Return every line below in which "nach" appears.

[Data entries]
────────────────────

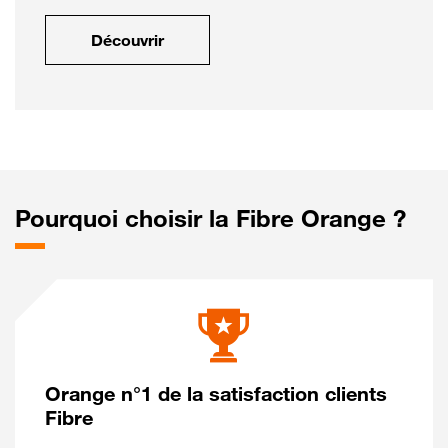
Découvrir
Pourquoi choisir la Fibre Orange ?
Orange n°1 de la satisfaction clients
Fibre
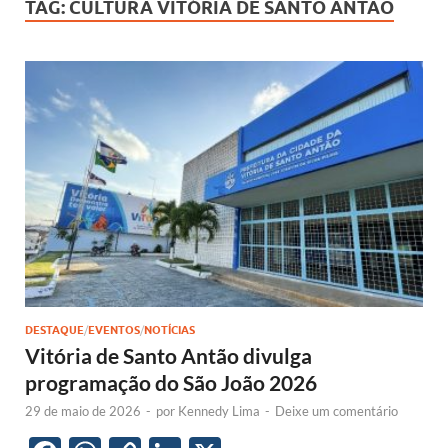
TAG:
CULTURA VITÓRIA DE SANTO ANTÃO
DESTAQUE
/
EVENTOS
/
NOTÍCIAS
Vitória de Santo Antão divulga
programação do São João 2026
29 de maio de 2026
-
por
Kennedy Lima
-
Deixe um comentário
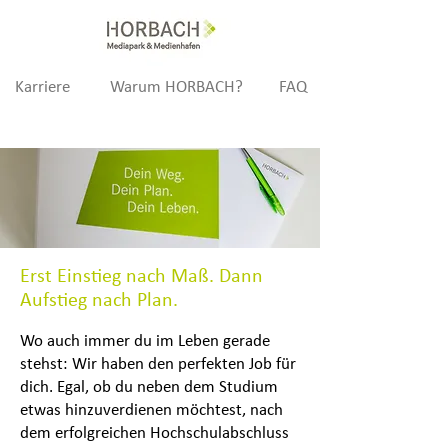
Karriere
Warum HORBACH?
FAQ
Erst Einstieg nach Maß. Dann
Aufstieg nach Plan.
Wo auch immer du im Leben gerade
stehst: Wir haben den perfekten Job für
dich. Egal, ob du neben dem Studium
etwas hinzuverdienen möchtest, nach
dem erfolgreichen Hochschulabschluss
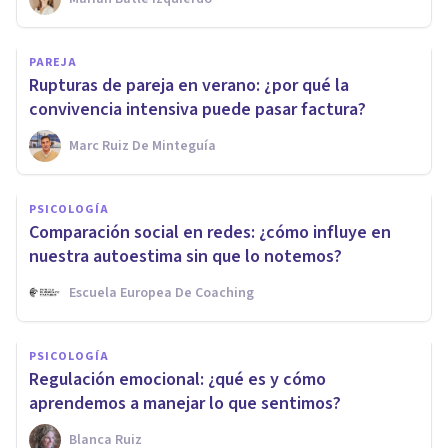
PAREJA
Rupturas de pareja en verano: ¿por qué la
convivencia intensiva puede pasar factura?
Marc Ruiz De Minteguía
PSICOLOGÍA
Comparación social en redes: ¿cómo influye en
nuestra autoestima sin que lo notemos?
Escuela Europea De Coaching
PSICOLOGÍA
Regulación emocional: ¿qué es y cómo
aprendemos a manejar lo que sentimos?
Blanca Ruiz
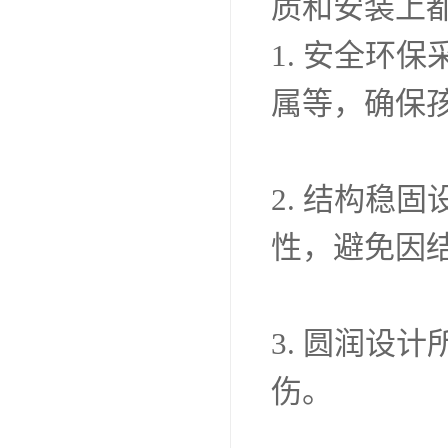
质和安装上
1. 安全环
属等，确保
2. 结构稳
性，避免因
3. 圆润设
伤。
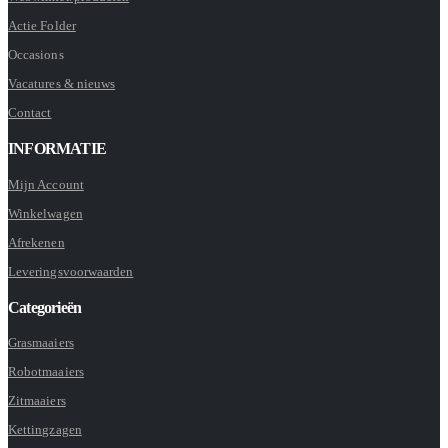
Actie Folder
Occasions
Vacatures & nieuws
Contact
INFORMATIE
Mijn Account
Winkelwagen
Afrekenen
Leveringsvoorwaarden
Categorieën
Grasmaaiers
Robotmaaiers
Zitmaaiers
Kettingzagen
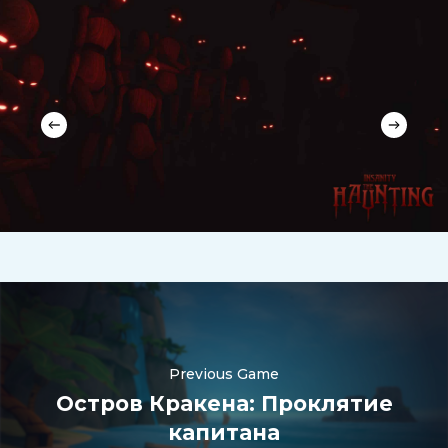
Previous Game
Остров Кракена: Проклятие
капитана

────────────────────

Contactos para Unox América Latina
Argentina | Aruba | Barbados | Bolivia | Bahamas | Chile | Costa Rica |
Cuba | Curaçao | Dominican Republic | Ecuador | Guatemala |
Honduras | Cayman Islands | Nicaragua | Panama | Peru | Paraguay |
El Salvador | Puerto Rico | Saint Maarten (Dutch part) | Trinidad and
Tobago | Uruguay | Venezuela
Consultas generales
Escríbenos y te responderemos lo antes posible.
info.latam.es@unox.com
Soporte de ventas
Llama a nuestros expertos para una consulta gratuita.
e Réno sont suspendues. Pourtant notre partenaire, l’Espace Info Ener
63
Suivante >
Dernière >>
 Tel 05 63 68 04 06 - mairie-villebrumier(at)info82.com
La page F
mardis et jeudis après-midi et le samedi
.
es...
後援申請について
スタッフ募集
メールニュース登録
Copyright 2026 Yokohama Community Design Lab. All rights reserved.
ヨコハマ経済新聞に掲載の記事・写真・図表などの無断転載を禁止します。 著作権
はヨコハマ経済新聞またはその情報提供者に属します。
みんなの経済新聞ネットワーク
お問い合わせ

────────────────────

**RESPONSE**
Erst Einstieg nach Maß. Dann
Aufstieg nach Plan.
etwas hinzuverdienen möchtest, nach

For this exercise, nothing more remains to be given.